- [WHAT TO WORK ON]:
From the records below, print exactly the lines starting at the one containing "Klos saß zehn" and ending at the one containing "Bereits vor einigen", ends included, and nothing else.

- [Stored data entries]:
# # # # # # #

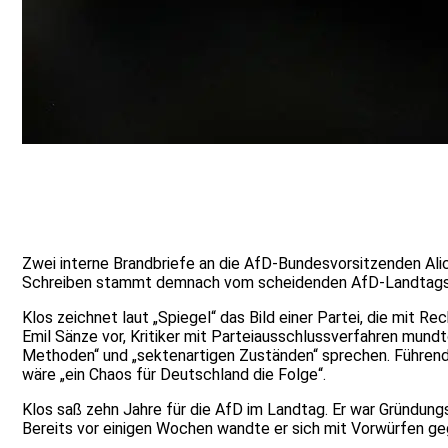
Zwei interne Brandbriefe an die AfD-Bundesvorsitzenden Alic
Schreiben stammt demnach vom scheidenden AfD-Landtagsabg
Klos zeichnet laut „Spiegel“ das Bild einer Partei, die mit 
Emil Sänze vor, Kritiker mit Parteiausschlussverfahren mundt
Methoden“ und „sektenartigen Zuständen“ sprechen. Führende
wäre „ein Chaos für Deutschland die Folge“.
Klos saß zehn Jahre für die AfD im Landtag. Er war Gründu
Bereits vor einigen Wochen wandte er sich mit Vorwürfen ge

# # # # # # #

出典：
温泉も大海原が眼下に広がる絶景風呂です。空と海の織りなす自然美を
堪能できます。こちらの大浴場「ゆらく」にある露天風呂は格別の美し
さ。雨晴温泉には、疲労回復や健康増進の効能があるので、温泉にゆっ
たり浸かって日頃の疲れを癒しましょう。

# # # # # # #

- [REPLY TO THE TASK]:
Klos saß zehn Jahre für die AfD im Landtag. Er war Gründu
Bereits vor einigen Wochen wandte er sich mit Vorwürfen ge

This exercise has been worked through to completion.